Ngeno & another (Suing as the legal administrators of the Estate of John Kibet) v Ombui aka Joseline Ombui [2024] KEHC 13064 (KLR)
Full Case Text
Ngeno & another (Suing as the legal administrators of the Estate of John Kibet) v Ombui aka Joseline Ombui (Civil Appeal E014 of 2023) [2024] KEHC 13064 (KLR) (28 October 2024) (Judgment)
Neutral citation: [2024] KEHC 13064 (KLR)
Republic of Kenya
In the High Court at Narok
Civil Appeal E014 of 2023
F Gikonyo, J
October 28, 2024
Between
Rose Ngeno & Meshack Kiplagat Ngerechi (Suing as the legal administrators of the Estate of John Kibet)
Appellant
and
Josephine Gechemba Ombui aka Joseline Ombui
Respondent
(Being an appeal from the judgment of Hon. P.L. Shinyada (S.R.M) delivered on 20. 04. 2023 in Narok CMCC Suit No. E010 of 2022)
Judgment
Impugned judgment 1. The judgment which prompted this appeal is that of the Chief Magistrate’s Court at Narok in Civil Suit No. E010 of 2022 delivered on 20. 04. 2023 making the following orders and awards: -a.Liability 80:20b.Pain and suffering Kshs. 70,000/=c.Loss of expectation of life Kshs. 100,000/=d.Loss of dependency Kshs.1,492,056/=e.Special damages Kshs. 81,550/=Subtotal Kshs. 1,743,606/=Less 20% contributory negligence………...Kshs. 1,394,884. 80/=Total award Kshs.1,394,884. 80/=
2. The appellants vide memorandum of appeal dated 16. 05. 2023 cited six (6) grounds of appeal which relate to; i) liability and ii) quantum of damages.

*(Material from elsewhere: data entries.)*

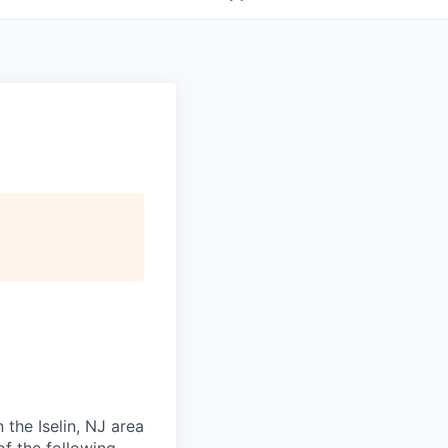
 the Iselin, NJ area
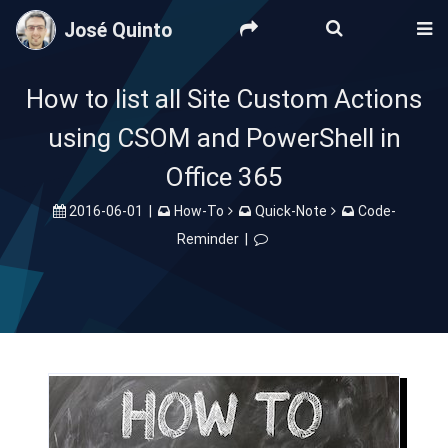
José Quinto
How to list all Site Custom Actions
using CSOM and PowerShell in
Office 365
2016-06-01
|
How-To
Quick-Note
Code-
Reminder
|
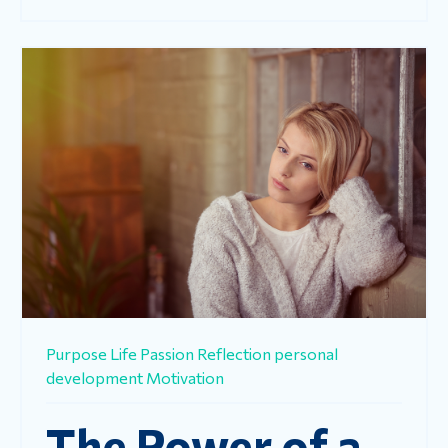
Purpose
Life
Passion
Reflection
personal
development
Motivation
The Power of a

3. The respondent also filed a memorandum of response dated 05. 03. 2024 denying the grounds raised in the memorandum of appeal and stated that the learned magistrate applied her mind to both facts adduced and the law thereby rightly arriving at her judgment.
Background 4. The suit arose from a traffic accident involving motorcycle registration No KMCG 034C and motor vehicle registration No. KCL 184D on Narok-Bomet road on 10. 07. 2021. The deceased was a pillion passenger on the suit motorcycle. The suit motor vehicle lost control, swerved, and knocked the deceased thereby causing fatal injuries to him. The appellants blamed the respondent driver. The deceased lost his life in the accident. Particulars of negligence were set out against the respondent driver. The deceased was 37 years old.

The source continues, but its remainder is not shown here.